== Instructions for the task ==
Once the line containing "Look at this image. Segment" is found, copy that line and all remaining lines of the records exactly, including the last one, and add nothing.

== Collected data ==
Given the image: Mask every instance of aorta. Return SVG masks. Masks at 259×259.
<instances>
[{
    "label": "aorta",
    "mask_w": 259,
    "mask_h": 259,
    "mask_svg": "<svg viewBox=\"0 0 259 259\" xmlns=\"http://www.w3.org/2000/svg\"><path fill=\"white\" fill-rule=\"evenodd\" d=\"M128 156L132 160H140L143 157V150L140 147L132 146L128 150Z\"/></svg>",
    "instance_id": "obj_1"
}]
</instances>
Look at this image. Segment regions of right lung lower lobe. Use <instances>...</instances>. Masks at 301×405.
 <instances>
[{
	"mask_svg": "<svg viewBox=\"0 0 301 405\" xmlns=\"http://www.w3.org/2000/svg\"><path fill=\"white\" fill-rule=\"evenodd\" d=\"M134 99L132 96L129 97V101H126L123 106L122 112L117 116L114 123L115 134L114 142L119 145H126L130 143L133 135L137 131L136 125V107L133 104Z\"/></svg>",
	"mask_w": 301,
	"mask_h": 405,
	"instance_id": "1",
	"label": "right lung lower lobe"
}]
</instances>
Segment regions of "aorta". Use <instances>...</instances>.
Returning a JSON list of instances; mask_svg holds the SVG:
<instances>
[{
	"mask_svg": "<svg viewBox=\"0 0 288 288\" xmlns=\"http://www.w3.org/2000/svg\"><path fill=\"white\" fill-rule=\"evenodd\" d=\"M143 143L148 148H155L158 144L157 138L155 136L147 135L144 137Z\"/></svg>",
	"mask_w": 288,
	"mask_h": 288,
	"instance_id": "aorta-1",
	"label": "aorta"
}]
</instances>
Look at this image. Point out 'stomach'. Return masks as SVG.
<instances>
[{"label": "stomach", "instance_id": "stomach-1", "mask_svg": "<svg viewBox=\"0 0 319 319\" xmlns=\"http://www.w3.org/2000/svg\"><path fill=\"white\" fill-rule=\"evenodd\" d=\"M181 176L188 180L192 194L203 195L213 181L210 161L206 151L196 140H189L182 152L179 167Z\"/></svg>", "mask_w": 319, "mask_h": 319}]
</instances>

== Reply to the exercise ==
Look at this image. Segment regions of right lung lower lobe. Use <instances>...</instances>. Masks at 301×405.
 <instances>
[{
	"mask_svg": "<svg viewBox=\"0 0 301 405\" xmlns=\"http://www.w3.org/2000/svg\"><path fill=\"white\" fill-rule=\"evenodd\" d=\"M134 99L132 96L129 97V101H126L123 106L122 112L117 116L114 123L115 134L114 142L119 145H126L130 143L133 135L137 131L136 125V107L133 104Z\"/></svg>",
	"mask_w": 301,
	"mask_h": 405,
	"instance_id": "1",
	"label": "right lung lower lobe"
}]
</instances>
Segment regions of "aorta". Use <instances>...</instances>.
Returning a JSON list of instances; mask_svg holds the SVG:
<instances>
[{
	"mask_svg": "<svg viewBox=\"0 0 288 288\" xmlns=\"http://www.w3.org/2000/svg\"><path fill=\"white\" fill-rule=\"evenodd\" d=\"M143 143L148 148H155L158 144L157 138L155 136L147 135L144 137Z\"/></svg>",
	"mask_w": 288,
	"mask_h": 288,
	"instance_id": "aorta-1",
	"label": "aorta"
}]
</instances>
Look at this image. Point out 'stomach'. Return masks as SVG.
<instances>
[{"label": "stomach", "instance_id": "stomach-1", "mask_svg": "<svg viewBox=\"0 0 319 319\" xmlns=\"http://www.w3.org/2000/svg\"><path fill=\"white\" fill-rule=\"evenodd\" d=\"M181 176L188 180L192 194L203 195L213 181L210 161L206 151L196 140H189L182 152L179 167Z\"/></svg>", "mask_w": 319, "mask_h": 319}]
</instances>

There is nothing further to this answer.